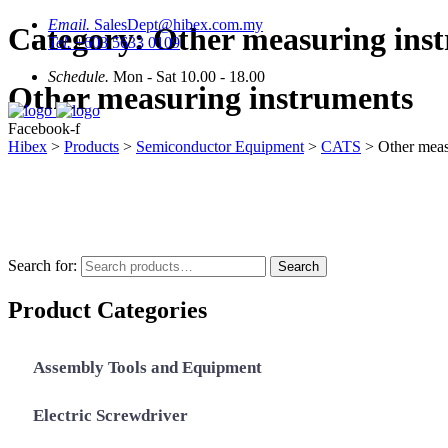
Email.
SalesDept@hibex.com.my
Category:
Other measuring ins
Tel.
+603 5633 0109
Schedule.
Mon - Sat 10.00 - 18.00
Other measuring instruments
Facebook-f
Hibex
>
Products
>
Semiconductor Equipment
>
CATS
>
Other meas
Search for:
Search
Product Categories
Assembly Tools and Equipment
Electric Screwdriver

» **Description of the task**
Since the copy should hold text only, set down each record exactly and leave the pictures out.

» **The completed task**
Email.
SalesDept@hibex.com.my
Category:
Other measuring ins
Tel.
+603 5633 0109
Schedule.
Mon - Sat 10.00 - 18.00
Other measuring instruments
Facebook-f
Hibex
>
Products
>
Semiconductor Equipment
>
CATS
>
Other meas
Search for:
Search
Product Categories
Assembly Tools and Equipment
Electric Screwdriver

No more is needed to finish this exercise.